■ ASSIGNMENT:
State how many lines of the listing below include the word "Office". Give only the number.
Start of TASK MATERIAL
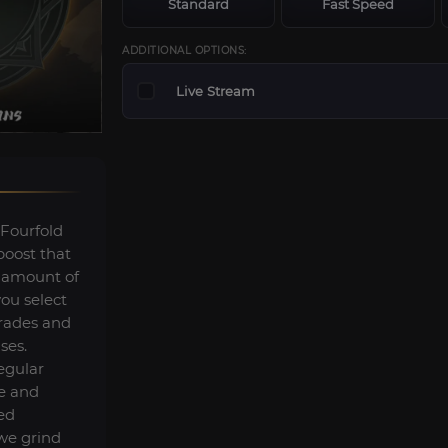
Standard
Fast Speed
ADDITIONAL OPTIONS:
Live Stream
ourfold
oost that
 amount of
you select
grades and
ses.
egular
e and
ned
 we grind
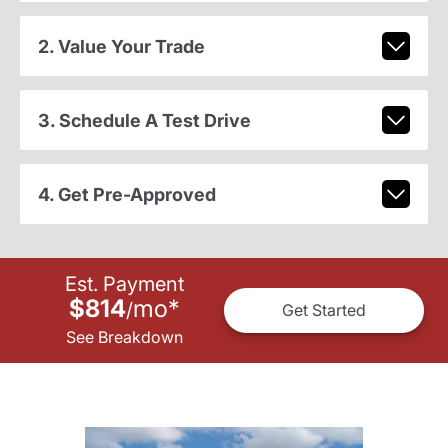
2. Value Your Trade
3. Schedule A Test Drive
4. Get Pre-Approved
Est. Payment
$814
mo
*
/
Get Started
See Breakdown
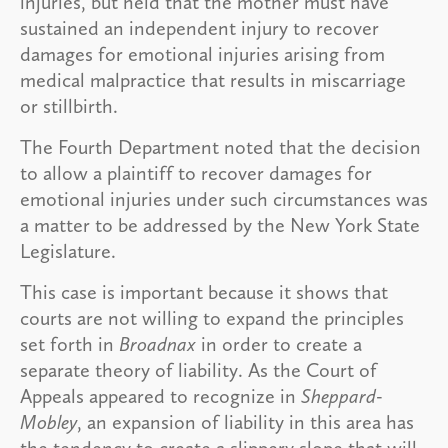
injuries, but held that the mother must have
sustained an independent injury to recover
damages for emotional injuries arising from
medical malpractice that results in miscarriage
or stillbirth.
The Fourth Department noted that the decision
to allow a plaintiff to recover damages for
emotional injuries under such circumstances was
a matter to be addressed by the New York State
Legislature.
This case is important because it shows that
courts are not willing to expand the principles
set forth in
Broadnax
in order to create a
separate theory of liability. As the Court of
Appeals appeared to recognize in
Sheppard-
Mobley
, an expansion of liability in this area has
the tendency to create a slippery slope that will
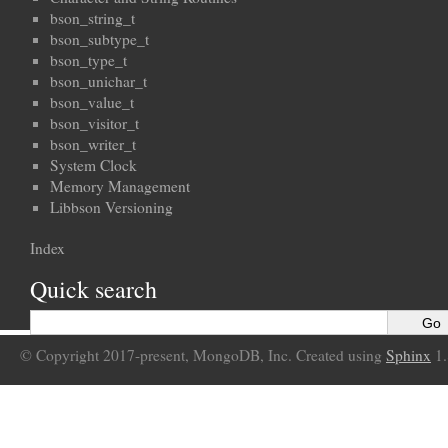
bson_string_t
bson_subtype_t
bson_type_t
bson_unichar_t
bson_value_t
bson_visitor_t
bson_writer_t
System Clock
Memory Management
Libbson Versioning
Index
Quick search
© Copyright 2017-present, MongoDB, Inc. Created using
Sphinx
1.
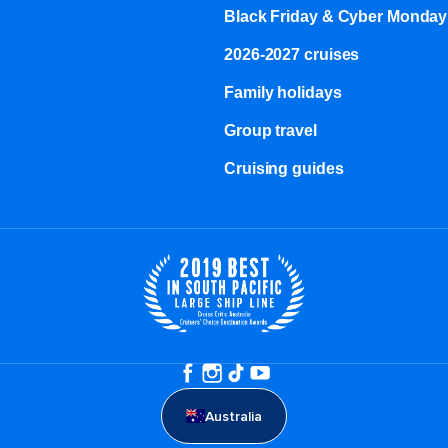
Black Friday & Cyber Monday
2026-2027 cruises
Family holidays
Group travel
Cruising guides
Australia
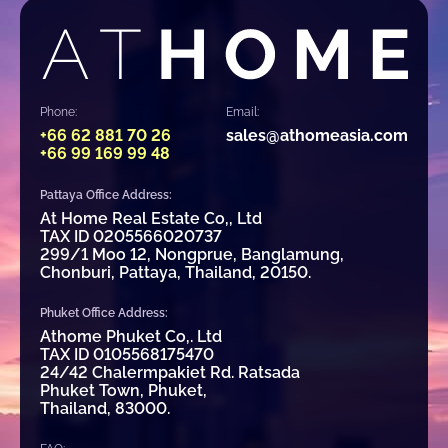
Phone:
Email:
+66 62 881 70 26
sales@athomeasia.com
+66 99 169 99 48
Pattaya Office Address:
At Home Real Estate Co,, Ltd
TAX ID 0205566020737
299/1 Moo 12, Nongprue, Banglamung,
Chonburi, Pattaya, Thailand, 20150.
Phuket Office Address:
Athome Phuket Co,. Ltd
TAX ID 0105568175470
24/42 Chalermpakiet Rd. Ratsada
Phuket Town, Phuket,
Thailand, 83000.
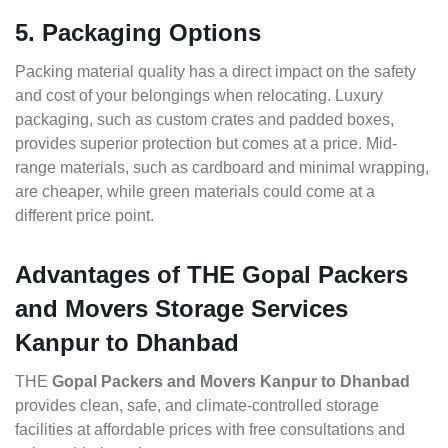
5. Packaging Options
Packing material quality has a direct impact on the safety
and cost of your belongings when relocating. Luxury
packaging, such as custom crates and padded boxes,
provides superior protection but comes at a price. Mid-
range materials, such as cardboard and minimal wrapping,
are cheaper, while green materials could come at a
different price point.
Advantages of THE Gopal Packers
and Movers Storage Services
Kanpur to Dhanbad
THE
Gopal Packers and Movers Kanpur to Dhanbad
provides clean, safe, and climate-controlled storage
facilities at affordable prices with free consultations and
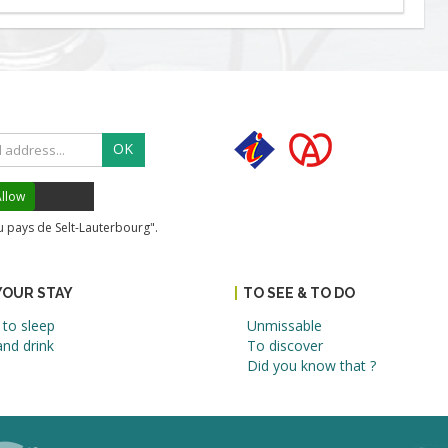
OK
llow
du pays de Selt-Lauterbourg".
YOUR STAY
TO SEE & TO DO
to sleep
Unmissable
nd drink
To discover
Did you know that ?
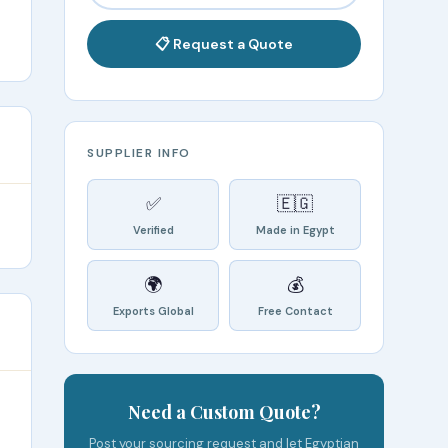
📋 Request a Quote
SUPPLIER INFO
✅
🇪🇬
Verified
Made in Egypt
🌍
💰
Exports Global
Free Contact
Need a Custom Quote?
Post your sourcing request and let Egyptian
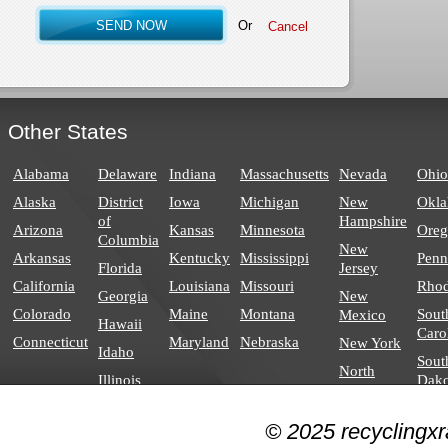
Or
Other States
Alabama
Delaware
Indiana
Massachusetts
Nevada
Ohio
Alaska
District
Iowa
Michigan
New
Okl
of
Hampshire
Arizona
Kansas
Minnesota
Ore
Columbia
New
Arkansas
Kentucky
Mississippi
Penn
Florida
Jersey
California
Louisiana
Missouri
Rhod
Georgia
New
Colorado
Maine
Montana
Sout
Mexico
Hawaii
Caro
Connecticut
Maryland
Nebraska
New York
Idaho
Sout
North
Illinois
Dako
Carolina
North
© 2025 recyclingxr
Dakota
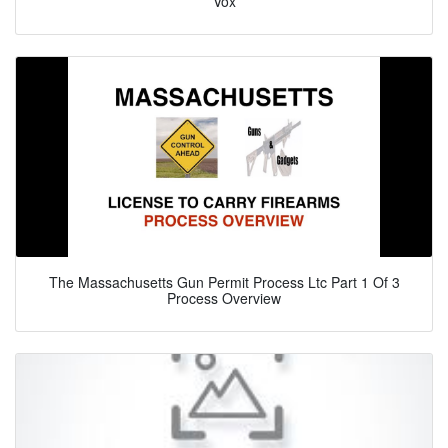
Vox
The Massachusetts Gun Permit Process Ltc Part 1 Of 3
Process Overview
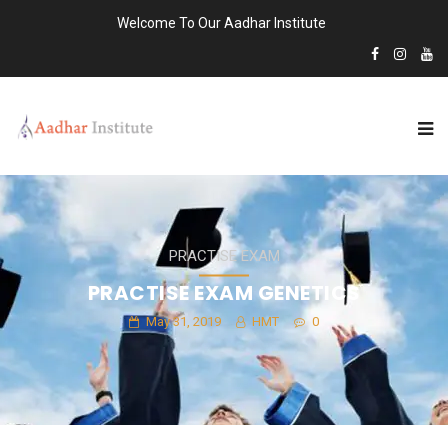
Welcome To Our Aadhar Institute
PRACTISE EXAM
PRACTISE EXAM GENETICS
May 31, 2019
HMT
0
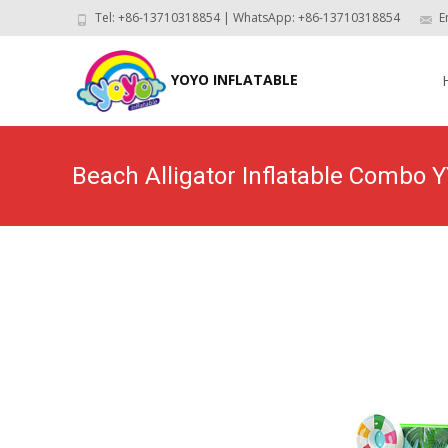
Tel: +86-13710318854 | WhatsApp: +86-13710318854
E
Skip
to
YOYO INFLATABLE
con
Beach Alligator Inflatable Combo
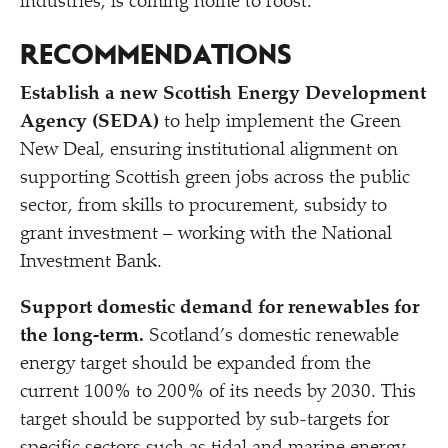
industries, is coming home to roost.
RECOMMENDATIONS
Establish a new Scottish Energy Development
Agency (SEDA)
to help implement the Green
New Deal, ensuring institutional alignment on
supporting Scottish green jobs across the public
sector, from skills to procurement, subsidy to
grant investment – working with the National
Investment Bank.
Support domestic demand for renewables for
the long-term.
Scotland’s domestic renewable
energy target should be expanded from the
current 100% to 200% of its needs by 2030. This
target should be supported by sub-targets for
End of TASK MATERIAL
■ THE COMPLETED TASK:
2